(HealthDay News) — Between 2011 and 2022, there were significant decreases in smoking prevalence among younger adults, but not older adults, according to a study published online Dec. 1 in JAMA Health Forum.

Rafael Meza, PhD, from the University of British Columbia in Vancouver, and colleagues used data from 353,555 participants in the National Health Interview Survey (2011 through 2022) to assess trends in smoking.

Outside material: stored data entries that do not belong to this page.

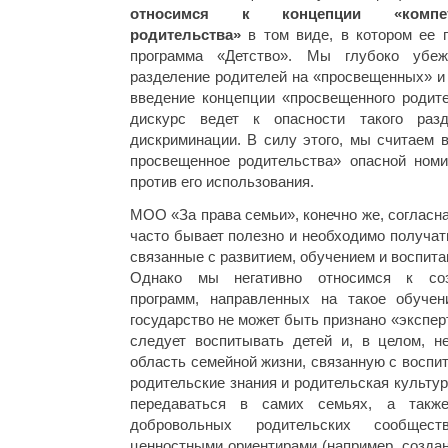
относимся к концепции «компетен
родительства»
в том виде, в котором ее 
программа «Детство». Мы глубоко убеж
разделение родителей на «просвещенных» и
введение концепции «просвещенного родит
дискурс ведет к опасности такого раз
дискриминации. В силу этого, мы считаем 
просвещенное родительства» опасной ном
против его использования.
МОО «За права семьи», конечно же, согласна
часто бывает полезно и необходимо получат
связанные с развитием, обучением и воспитан
Однако мы негативно относимся к соз
программ, направленных на такое обучен
государство не может быть признано «эксперт
следует воспитывать детей и, в целом, 
область семейной жизни, связанную с воспи
родительские знания и родительская культу
передаваться в самих семьях, а также
добровольных родительских сообщес
ценностными ориентирами (например, созда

The researchers found that overall, smoking prevalence decreased among adults aged 18 to 24 years, from 19.2 percent in 2011 to 4.9% in 2022, yielding an average annual percentage change (AAPC) of −11.3%. Smoking prevalence remained roughly constant among adults aged 65 years and older: 8.7% in 2011 and 9.4% in 2022 (AAPC, −0.1 percent). Among adults aged 65 years or older with income <200% of the federal poverty level, smoking prevalence increased from 13.0% in 2011 to 15.8% in 2022 (AAPC, 1.1%), but it remained roughly constant for those with higher incomes.

“These findings suggest that the greatest gains in terms of reducing smoking-attributable morbidity and mortality could be achieved by focusing on individuals with low socioeconomic status, as this population has the highest smoking rates and the worst health prospects,” the authors write.